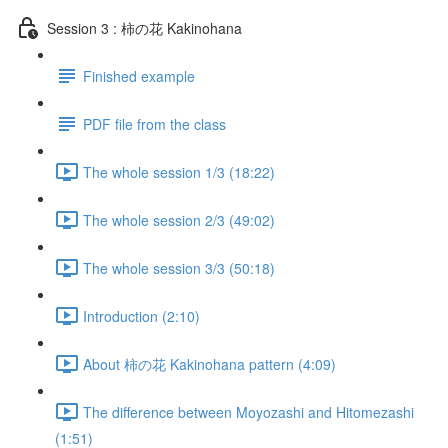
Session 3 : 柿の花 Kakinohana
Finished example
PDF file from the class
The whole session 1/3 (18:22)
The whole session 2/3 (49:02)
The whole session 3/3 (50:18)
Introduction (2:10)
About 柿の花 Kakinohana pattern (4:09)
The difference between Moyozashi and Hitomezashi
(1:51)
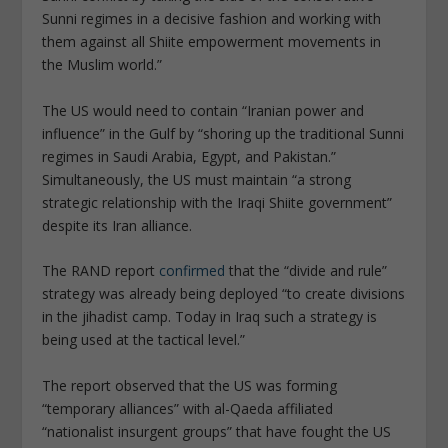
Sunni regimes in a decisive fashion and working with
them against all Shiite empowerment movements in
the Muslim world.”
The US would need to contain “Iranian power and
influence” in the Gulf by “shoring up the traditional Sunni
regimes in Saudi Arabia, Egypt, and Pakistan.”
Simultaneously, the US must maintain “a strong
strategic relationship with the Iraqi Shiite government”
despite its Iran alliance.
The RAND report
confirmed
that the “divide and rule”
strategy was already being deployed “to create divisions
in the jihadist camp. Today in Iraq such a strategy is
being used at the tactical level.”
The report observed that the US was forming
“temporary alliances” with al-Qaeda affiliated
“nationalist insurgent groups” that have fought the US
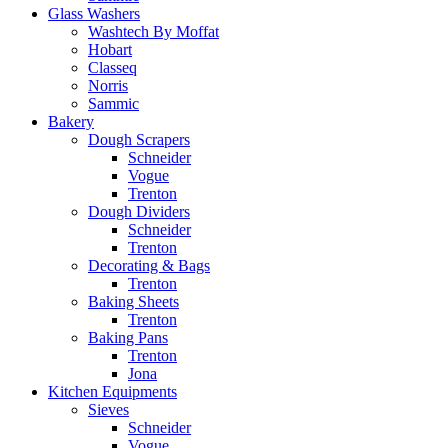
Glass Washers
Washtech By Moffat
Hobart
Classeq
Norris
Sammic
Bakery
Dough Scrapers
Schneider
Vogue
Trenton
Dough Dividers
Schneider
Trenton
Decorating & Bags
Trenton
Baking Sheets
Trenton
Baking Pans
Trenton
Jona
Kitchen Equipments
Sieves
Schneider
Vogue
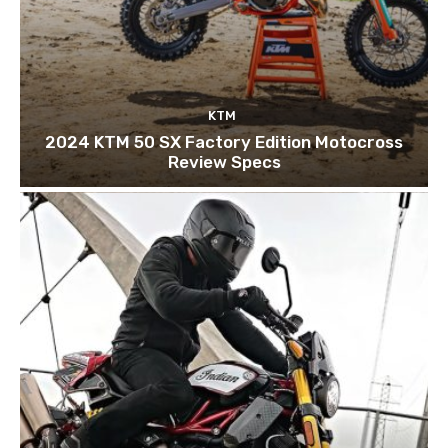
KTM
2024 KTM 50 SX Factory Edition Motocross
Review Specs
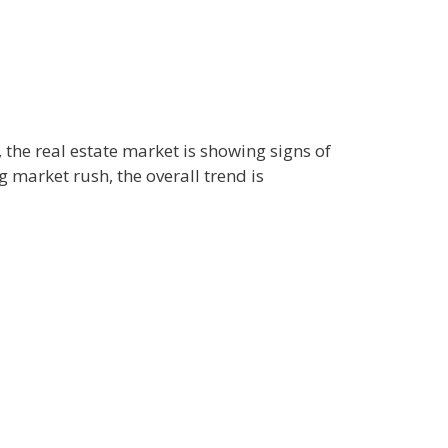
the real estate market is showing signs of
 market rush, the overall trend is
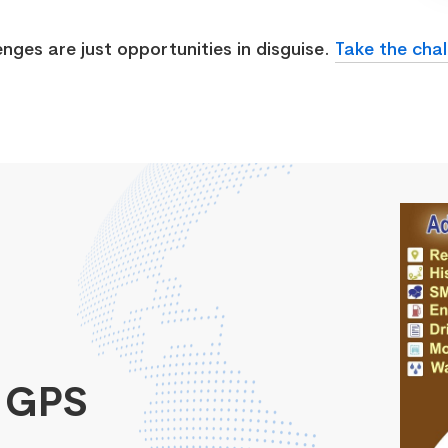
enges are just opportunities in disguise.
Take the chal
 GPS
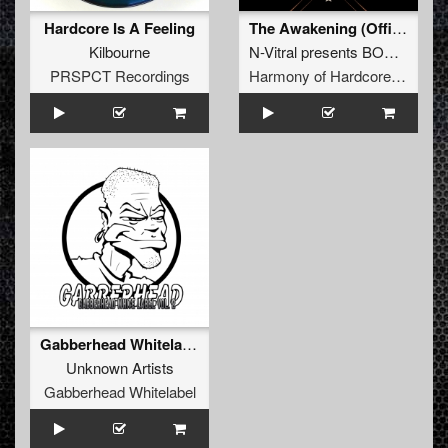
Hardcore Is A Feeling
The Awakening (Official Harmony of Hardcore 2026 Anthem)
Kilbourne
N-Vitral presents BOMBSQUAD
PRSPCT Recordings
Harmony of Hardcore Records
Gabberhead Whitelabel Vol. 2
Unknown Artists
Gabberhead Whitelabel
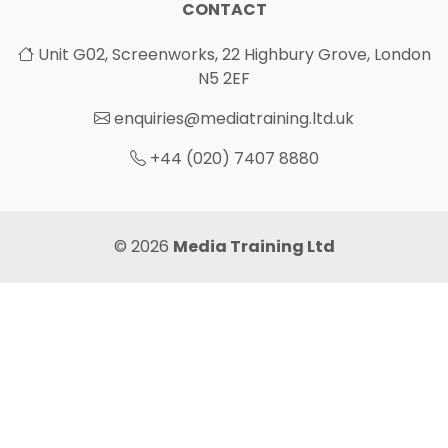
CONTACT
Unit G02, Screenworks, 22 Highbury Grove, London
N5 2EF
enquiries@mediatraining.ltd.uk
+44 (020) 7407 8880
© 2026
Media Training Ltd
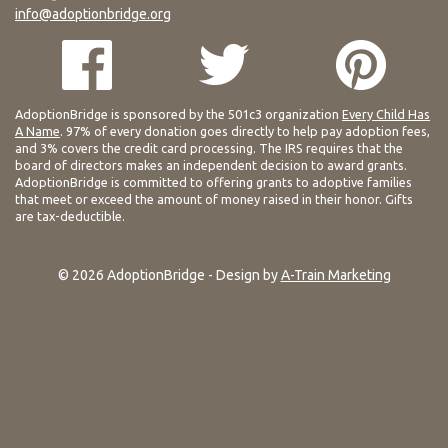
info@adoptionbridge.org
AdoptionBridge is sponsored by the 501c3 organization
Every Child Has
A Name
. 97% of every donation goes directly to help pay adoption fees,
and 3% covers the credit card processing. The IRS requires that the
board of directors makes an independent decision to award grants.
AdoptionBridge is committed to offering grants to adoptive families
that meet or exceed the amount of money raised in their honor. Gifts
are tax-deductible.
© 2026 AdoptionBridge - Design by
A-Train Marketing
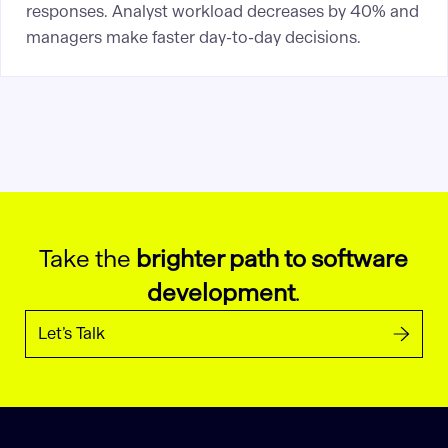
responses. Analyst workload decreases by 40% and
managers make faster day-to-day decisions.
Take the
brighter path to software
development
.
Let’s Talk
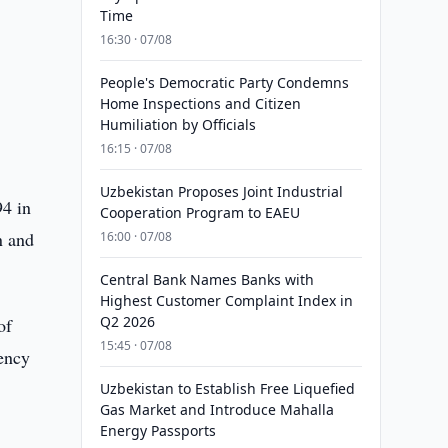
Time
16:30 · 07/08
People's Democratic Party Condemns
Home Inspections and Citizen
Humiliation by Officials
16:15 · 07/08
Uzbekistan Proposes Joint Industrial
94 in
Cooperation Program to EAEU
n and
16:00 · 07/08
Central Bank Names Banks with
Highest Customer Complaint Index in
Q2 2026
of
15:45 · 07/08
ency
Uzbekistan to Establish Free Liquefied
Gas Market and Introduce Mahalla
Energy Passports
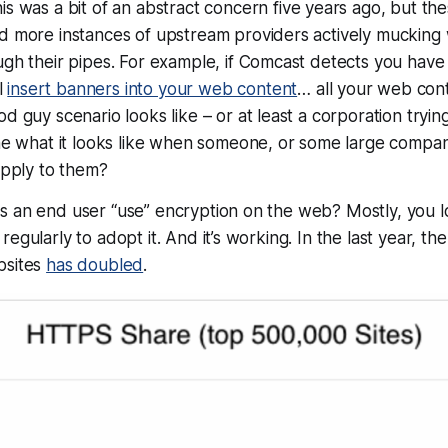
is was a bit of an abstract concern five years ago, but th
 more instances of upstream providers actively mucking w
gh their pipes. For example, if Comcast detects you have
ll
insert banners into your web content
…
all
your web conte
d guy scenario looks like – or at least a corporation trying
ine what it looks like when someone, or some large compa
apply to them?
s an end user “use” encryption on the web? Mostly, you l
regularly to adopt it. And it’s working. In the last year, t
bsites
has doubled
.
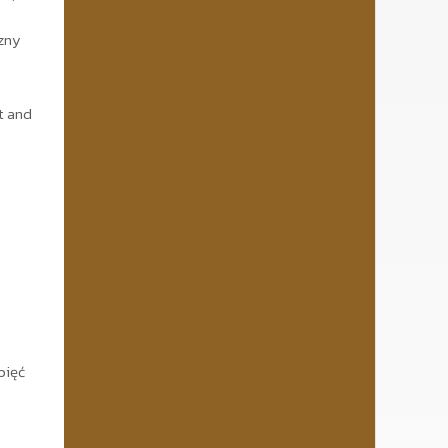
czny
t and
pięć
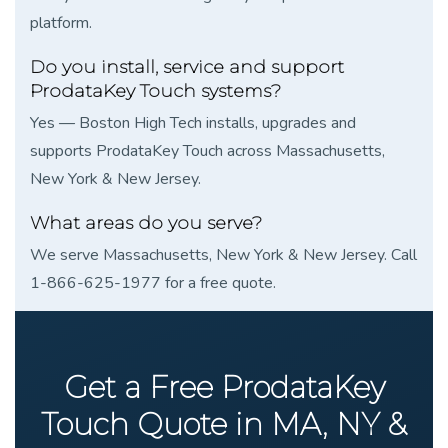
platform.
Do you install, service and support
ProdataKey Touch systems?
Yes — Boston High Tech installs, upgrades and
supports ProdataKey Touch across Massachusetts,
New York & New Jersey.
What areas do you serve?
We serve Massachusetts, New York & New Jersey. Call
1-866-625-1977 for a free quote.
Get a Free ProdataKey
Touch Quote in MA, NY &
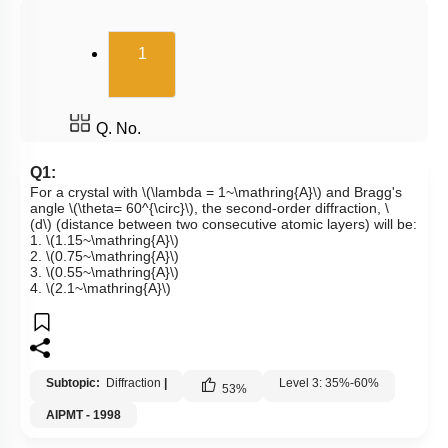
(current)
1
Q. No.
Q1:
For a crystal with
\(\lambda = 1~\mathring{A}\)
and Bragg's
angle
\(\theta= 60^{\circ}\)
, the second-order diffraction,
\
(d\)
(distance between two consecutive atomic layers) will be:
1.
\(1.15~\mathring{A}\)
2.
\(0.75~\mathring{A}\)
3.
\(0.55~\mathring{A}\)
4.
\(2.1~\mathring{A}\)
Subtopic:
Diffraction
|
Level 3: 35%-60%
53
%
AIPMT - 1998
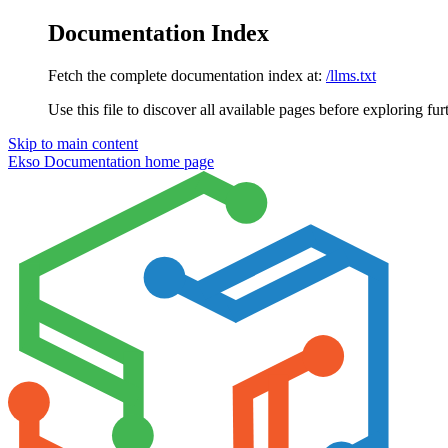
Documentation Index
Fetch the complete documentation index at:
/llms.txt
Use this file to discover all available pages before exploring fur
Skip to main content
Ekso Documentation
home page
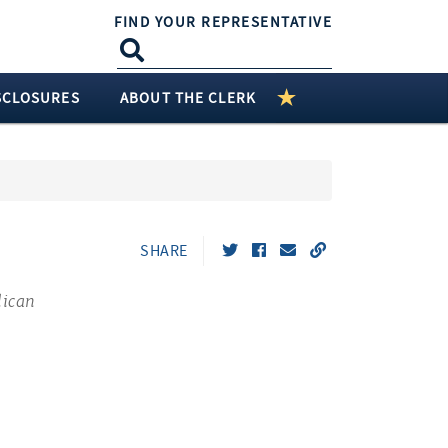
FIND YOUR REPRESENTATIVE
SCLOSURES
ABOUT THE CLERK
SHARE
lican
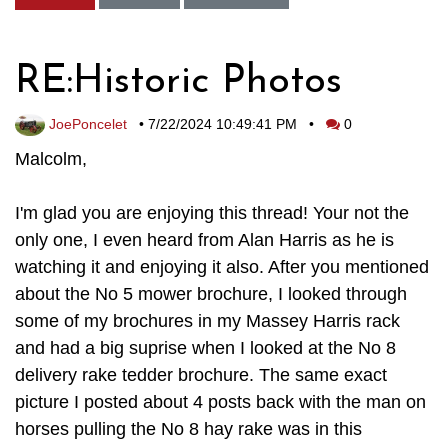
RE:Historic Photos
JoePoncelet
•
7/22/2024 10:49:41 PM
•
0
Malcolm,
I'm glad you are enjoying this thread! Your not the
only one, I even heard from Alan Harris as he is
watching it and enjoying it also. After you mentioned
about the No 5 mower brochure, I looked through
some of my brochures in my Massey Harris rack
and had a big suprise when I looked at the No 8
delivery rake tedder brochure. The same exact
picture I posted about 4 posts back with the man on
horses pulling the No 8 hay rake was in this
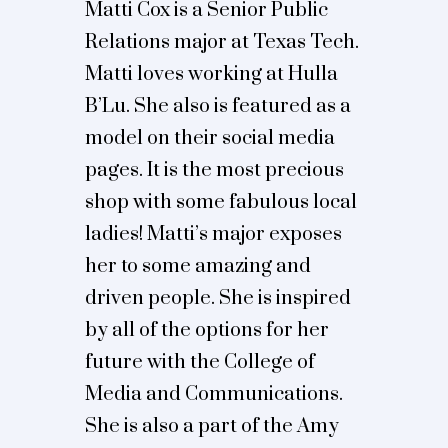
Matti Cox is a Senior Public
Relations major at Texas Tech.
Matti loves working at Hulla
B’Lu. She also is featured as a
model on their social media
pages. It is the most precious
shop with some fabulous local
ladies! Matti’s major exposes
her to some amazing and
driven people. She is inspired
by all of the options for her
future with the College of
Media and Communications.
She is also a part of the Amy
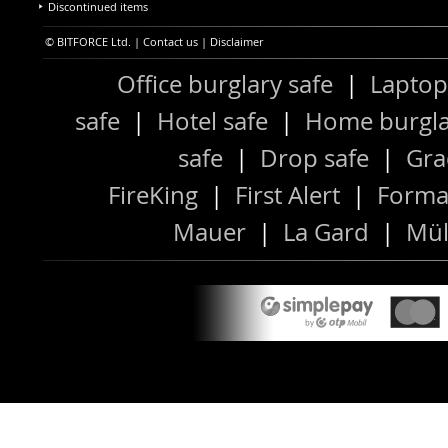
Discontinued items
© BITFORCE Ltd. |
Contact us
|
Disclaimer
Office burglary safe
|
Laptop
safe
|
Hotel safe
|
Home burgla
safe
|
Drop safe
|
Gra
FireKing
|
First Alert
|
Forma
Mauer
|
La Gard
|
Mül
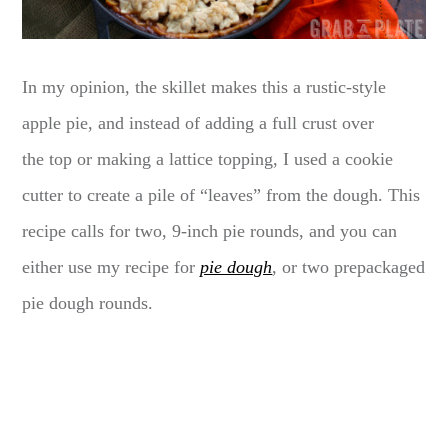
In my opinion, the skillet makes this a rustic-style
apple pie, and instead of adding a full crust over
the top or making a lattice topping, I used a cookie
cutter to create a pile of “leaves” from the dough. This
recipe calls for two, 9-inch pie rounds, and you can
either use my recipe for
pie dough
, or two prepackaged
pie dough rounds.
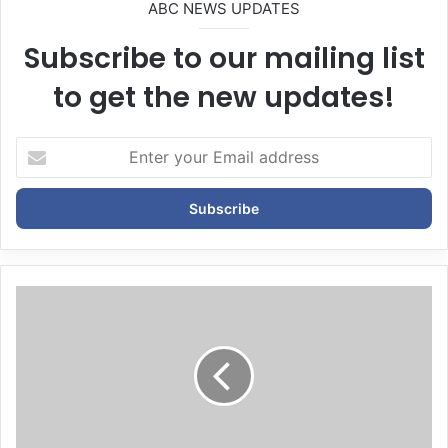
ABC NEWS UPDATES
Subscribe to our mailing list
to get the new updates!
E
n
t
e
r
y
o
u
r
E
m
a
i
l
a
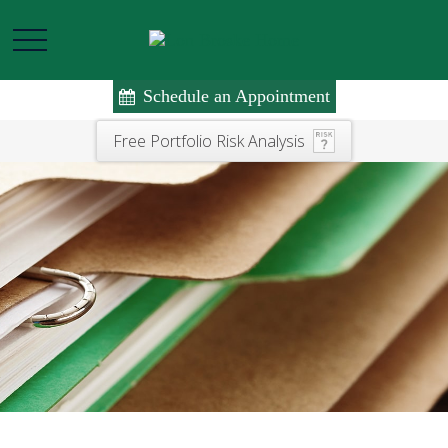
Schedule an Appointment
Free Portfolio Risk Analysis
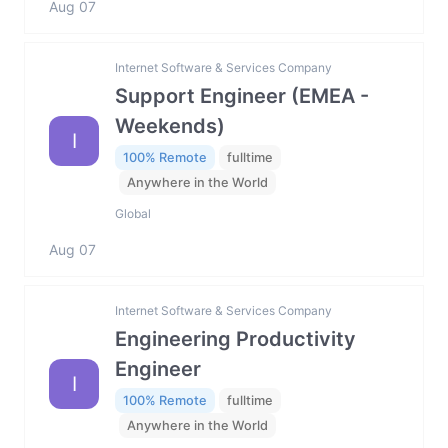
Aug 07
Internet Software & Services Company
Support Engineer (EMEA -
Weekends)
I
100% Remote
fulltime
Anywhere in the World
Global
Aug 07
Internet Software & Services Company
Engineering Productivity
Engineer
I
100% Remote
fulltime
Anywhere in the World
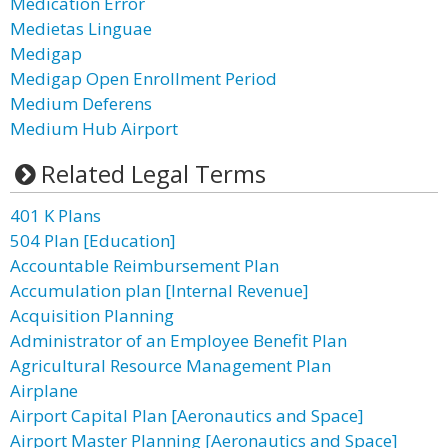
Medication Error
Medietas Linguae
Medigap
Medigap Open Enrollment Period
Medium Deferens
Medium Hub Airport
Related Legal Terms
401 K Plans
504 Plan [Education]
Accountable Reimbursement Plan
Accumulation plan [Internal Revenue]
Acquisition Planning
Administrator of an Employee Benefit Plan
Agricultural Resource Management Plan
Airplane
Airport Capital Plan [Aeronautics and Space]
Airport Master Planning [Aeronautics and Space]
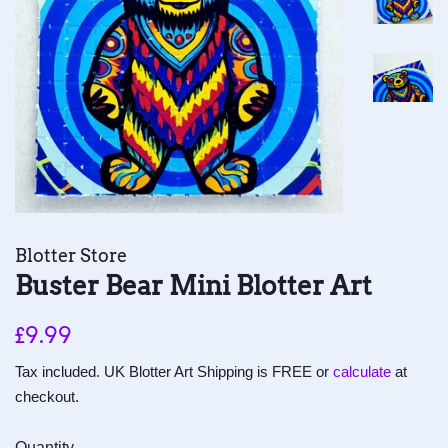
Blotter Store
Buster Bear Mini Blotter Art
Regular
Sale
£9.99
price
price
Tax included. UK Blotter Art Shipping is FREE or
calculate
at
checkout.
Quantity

__________________________________________________

== Prompt ==
How many lines in the data above hold the word "Medigap"? Answer with the number alone.

== Solution for this task ==
2